Я очнулся и почувствовал как мне тяжело дышать и пальцы моей руки буквально свело на передней луке седла, будто они вросли в медную окантовку. Я тряхнул головой чтоб разогнать туман поплывший в глазах, спрыгнул с коня совершенно не видя земли и болезненный удар пятками о камни мостовой все же привел меня в нормальные чувства.

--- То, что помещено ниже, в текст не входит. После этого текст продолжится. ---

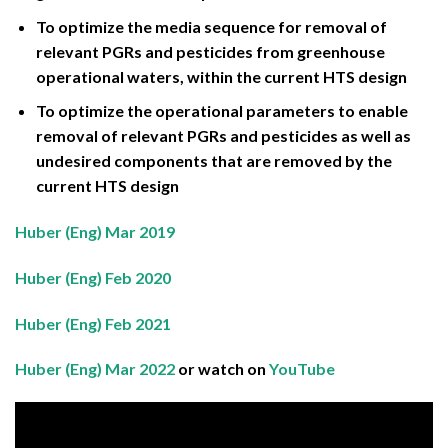
To optimize the media sequence for removal of
relevant PGRs and pesticides from greenhouse
operational waters, within the current HTS design
To optimize the operational parameters to enable
removal of relevant PGRs and pesticides as well as
undesired components that are removed by the
current HTS design
Huber (Eng) Mar 2019
Huber (Eng) Feb 2020
Huber (Eng) Feb 2021
Huber (Eng) Mar 2022
or watch on
YouTube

– Дион, ты чего-то сам не свой. Ну-ну, успокойся, все будет хорошо, – придержал моего коня за повод уже стоящий на земле Артос.

Я огляделся. Мы находились у трактира, стоящего, как и говорил Артос, в двух шагах от Портовой площади. Наших коней подхватил трактирный служка – парень лет четырнадцати с взлохмаченными светло-русыми волосами и помятым от недосыпа лицом, к которому крепко прилипло несколько соломинок. Он отвел жеребцов куда-то за угол ворча себе под нос что-то о несправедливости и людской жадности.

– Не беспокойся, о конях хорошо позаботятся, – проговорил Артос, – пойдем, посмотрим что на площади происходит. Кто ж этих гостей заморских знает – может уже прибывают, а может до вечера нам стоять в ожидании придется.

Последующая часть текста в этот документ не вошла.